What kind of rival-clan conflict is built into the characters’ relationship?

The core conflict comes from the fact that the two married ninjas come from rival clans, which means their relationship sits inside a larger family and clan opposition. That rivalry forces them to balance personal feelings against inherited loyalty and the risk of exposure.

Is this family friendly?

Marriage Is Difficult for a Ninja appears mostly family-friendly in the sense that it is a live-action romantic comedy about two secretly married ninjas, with no obvious indication from the synopsis of graphic content or extreme themes.

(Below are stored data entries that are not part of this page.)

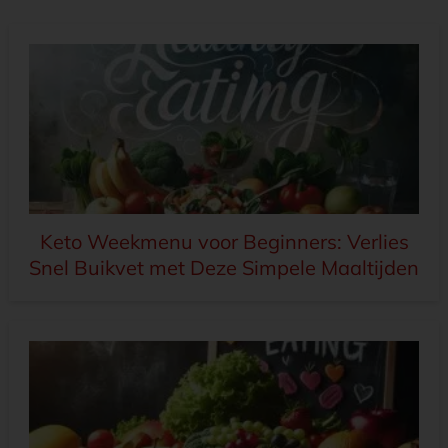
Keto Weekmenu voor Beginners: Verlies
Snel Buikvet met Deze Simpele Maaltijden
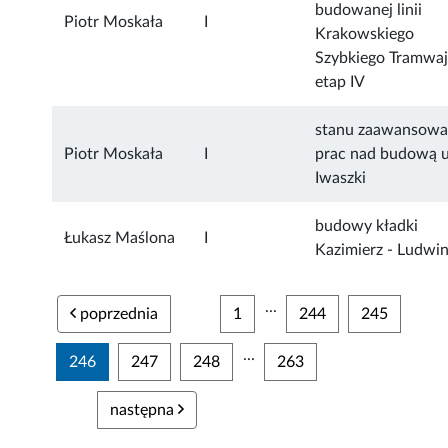
budowanej linii
Piotr Moskała
I
Krakowskiego
Szybkiego Tramwa
etap IV
stanu zaawansowa
Piotr Moskała
I
prac nad budową u
Iwaszki
budowy kładki
Łukasz Maślona
I
Kazimierz - Ludwi
...
poprzednia
1
244
245
...
246
247
248
263
następna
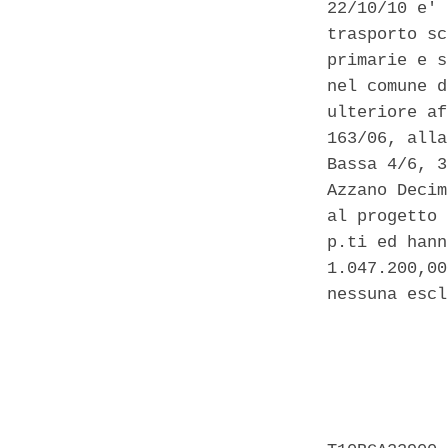
22/10/10 e' 
trasporto sc
primarie e s
nel comune d
ulteriore af
163/06, alla
Bassa 4/6, 3
Azzano Decim
al progetto 
p.ti ed hann
1.047.200,00
nessuna escl
            
            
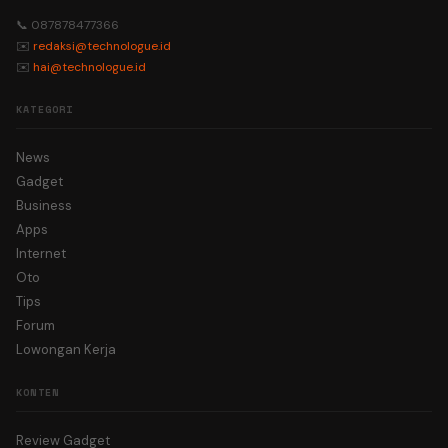
📞 087878477366
✉️
redaksi@technologue.id
✉️
hai@technologue.id
KATEGORI
News
Gadget
Business
Apps
Internet
Oto
Tips
Forum
Lowongan Kerja
KONTEN
Review Gadget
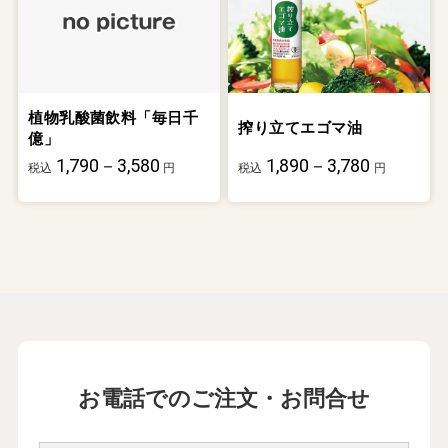
植物乳酸菌飲料「毎日千
搾り立てエゴマ油
億」
1,790－3,580
1,890－3,780
税込
円
税込
円
お電話でのご注文・お問合せ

Potentially upsetting or objectionable elements for children or sensitive viewers may include: - Action/violence related to the ninja premise, which likely includes fighting, weapons, or stealth-based conflict. - Secrets, deception, and marital tension, since the central premise involves both spouses hiding their true identities from each other. - Rival clan conflict, which may add suspense, threats, or confrontational scenes.

I could not verify from the provided sources whether it includes strong language, sexual content, gore, or other specific content warnings, so I would treat it as a mild-to-moderate family viewing choice rather than clearly child-targeted programming.